◆ **Stored data**
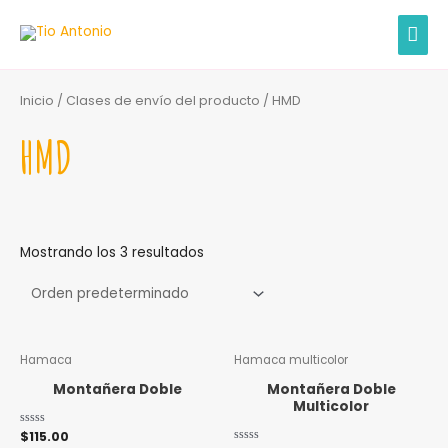
Ir
MEN
al
contenido
PRIN
Inicio
/ Clases de envío del producto / HMD
HMD
Mostrando los 3 resultados
Este
Este
Hamaca
Hamaca multicolor
producto
producto
Montañera Doble
Montañera Doble
tiene
tiene
Multicolor
múltiples
múltiples
Valorado
$
115.00
variantes.
variantes.
con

◆ **Task**
The answer should hold every line of the listing, copied exactly, with no pictures.

◆ **Answer to this exercise**
Ir
MEN
al
contenido
PRIN
Inicio
/ Clases de envío del producto / HMD
HMD
Mostrando los 3 resultados
Este
Este
Hamaca
Hamaca multicolor
producto
producto
Montañera Doble
Montañera Doble
tiene
tiene
Multicolor
múltiples
múltiples
Valorado
$
115.00
variantes.
variantes.
con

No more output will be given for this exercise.